::: Data for review

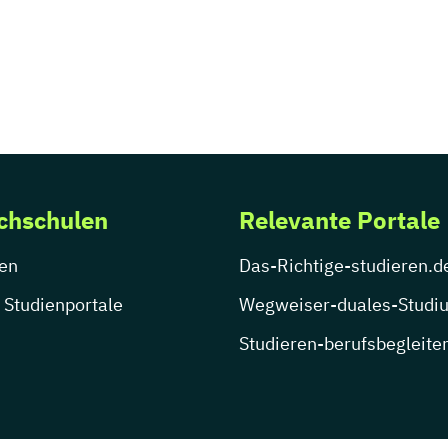
chschulen
Relevante Portale
en
Das-Richtige-studieren.d
 Studienportale
Wegweiser-duales-Studi
Studieren-berufsbegleite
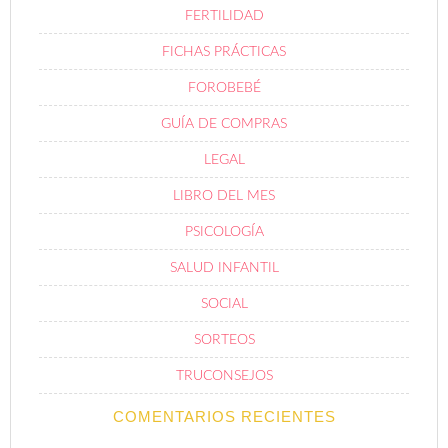
FERTILIDAD
FICHAS PRÁCTICAS
FOROBEBÉ
GUÍA DE COMPRAS
LEGAL
LIBRO DEL MES
PSICOLOGÍA
SALUD INFANTIL
SOCIAL
SORTEOS
TRUCONSEJOS
COMENTARIOS RECIENTES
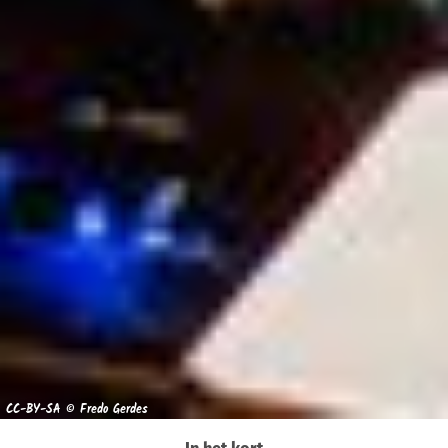
CC-BY-SA © Fredo Gerdes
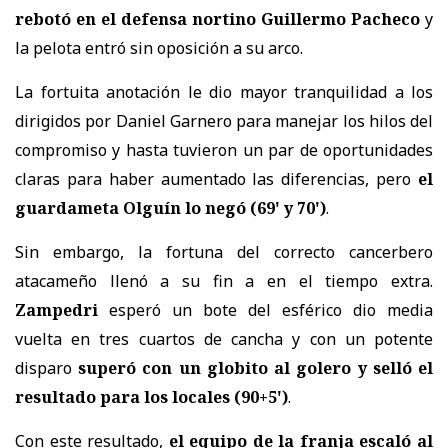
rebotó en el defensa nortino Guillermo Pacheco
y
la pelota entró sin oposición a su arco.
La fortuita anotación le dio mayor tranquilidad a los
dirigidos por Daniel Garnero para manejar los hilos del
compromiso y hasta tuvieron un par de oportunidades
claras para haber aumentado las diferencias, pero
el
guardameta Olguín lo negó (69' y 70')
.
Sin embargo, la fortuna del correcto cancerbero
atacameño llenó a su fin a en el tiempo extra.
Zampedri
esperó un bote del esférico dio media
vuelta en tres cuartos de cancha y con un potente
disparo
superó con un globito al golero y selló el
resultado para los locales (90+5')
.
Con este resultado,
el equipo de la franja escaló al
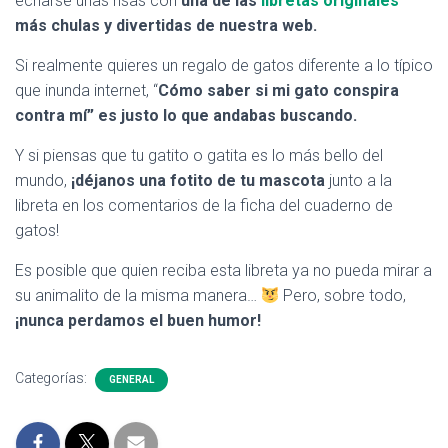
echarse unas risas con
una de las
libretas originales
más chulas y divertidas de nuestra web.
Si realmente quieres un regalo de gatos diferente a lo típico
que inunda internet, “
Cómo saber si mi gato conspira
contra mí” es justo lo que andabas buscando.
Y si piensas que tu gatito o gatita es lo más bello del
mundo,
¡déjanos una fotito de tu mascota
junto a la
libreta en los comentarios de la ficha del cuaderno de
gatos!
Es posible que quien reciba esta libreta ya no pueda mirar a
su animalito de la misma manera…
Pero, sobre todo,
¡nunca perdamos el buen humor!
Categorías:
GENERAL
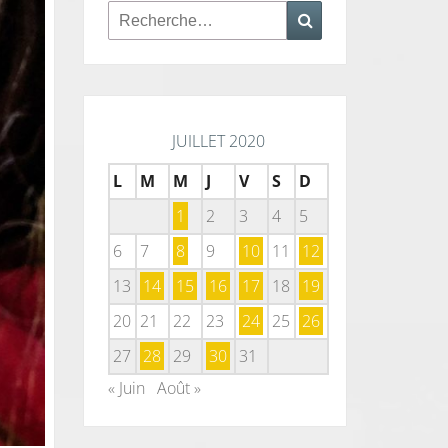
Rechercher :
Recherche
JUILLET 2020
L
M
M
J
V
S
D
1
2
3
4
5
6
7
8
9
10
11
12
13
14
15
16
17
18
19
20
21
22
23
24
25
26
27
28
29
30
31
« Juin
Août »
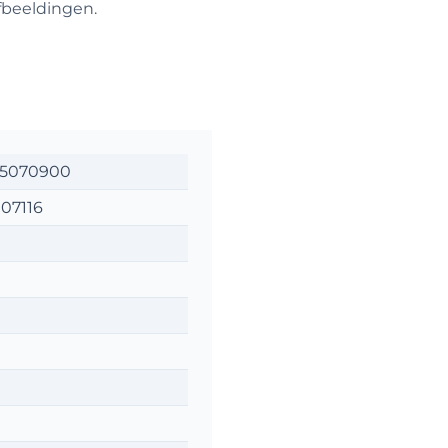
afbeeldingen.
25070900
07116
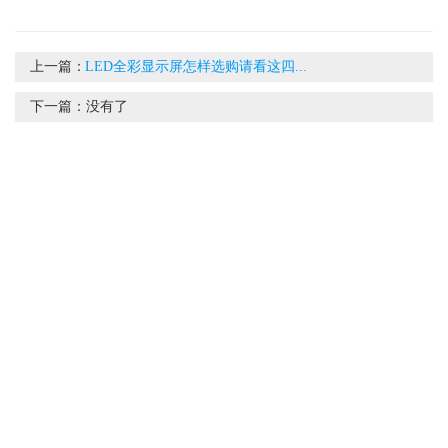
上一篇：
LED全彩显示屏怎样选购请看这四...
下一篇：
没有了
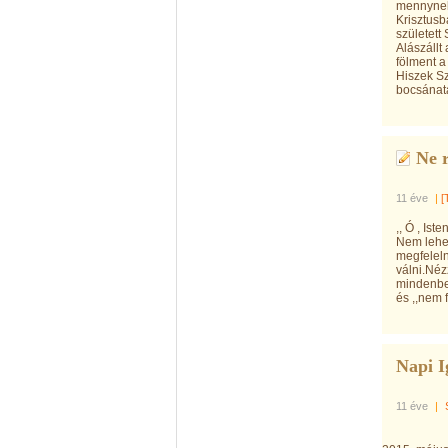
mennynek
Krisztusb
született
Alászállt
fölment a
Hiszek Sz
bocsánatá
Ne 
11 éve
|
[
,, Ó , Ist
Nem lehet
megfeleln
válni.Né
mindenben
és ,,nem f
Napi I
11 éve
|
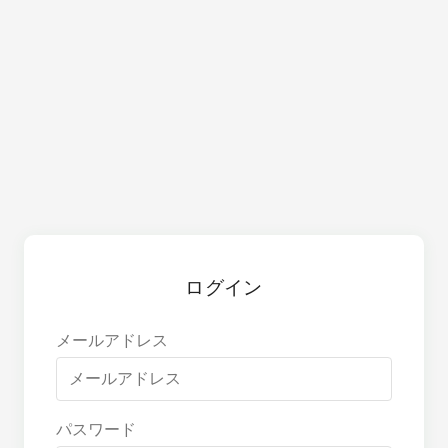
ログイン
メールアドレス
パスワード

::::::

→ Your goal:
Those lines above that contain the string "para" should be returned.

→ Exercise result:
dirigidos por Daniel Garnero para manejar los hilos del
claras para haber aumentado las diferencias, pero
resultado para los locales (90+5')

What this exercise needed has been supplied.